§ THE PROBLEM
Write out exactly the lines running from the one with "napojów, deserów, przekąs" to the end of the data, including both of those lines and excluding pictures.

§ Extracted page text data
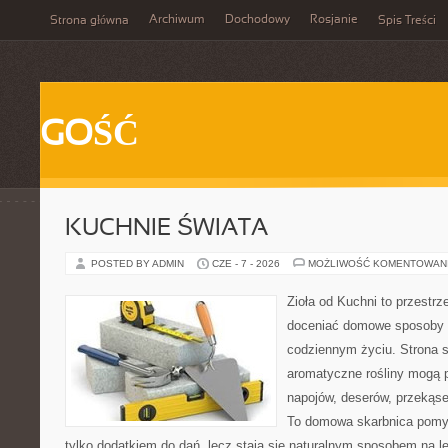
Archiwum
Dochodowy
Rosjanie
Strona główna
Spis Treści
GOŚĆ
KUCHNIE ŚWIATA
POSTED BY ADMIN
CZE - 7 - 2026
MOŻLIWOŚĆ KOMENTOWAN
Zioła od Kuchni to przestrz
doceniać domowe sposoby w
codziennym życiu. Strona s
aromatyczne rośliny mogą p
napojów, deserów, przekąs
To domowa skarbnica pomys
tylko dodatkiem do dań, lecz stają się naturalnym sposobem na l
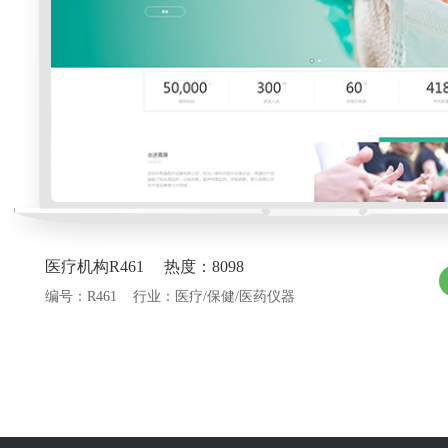
医疗机构R461 热度：8098
编号：R461 行业：医疗/保健/医药仪器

§ ANSWER TO THIS TASK
napojów, deserów, przekąs
To domowa skarbnica pomys
tylko dodatkiem do dań, lecz stają się naturalnym sposobem na l
医疗机构R461 热度：8098
编号：R461 行业：医疗/保健/医药仪器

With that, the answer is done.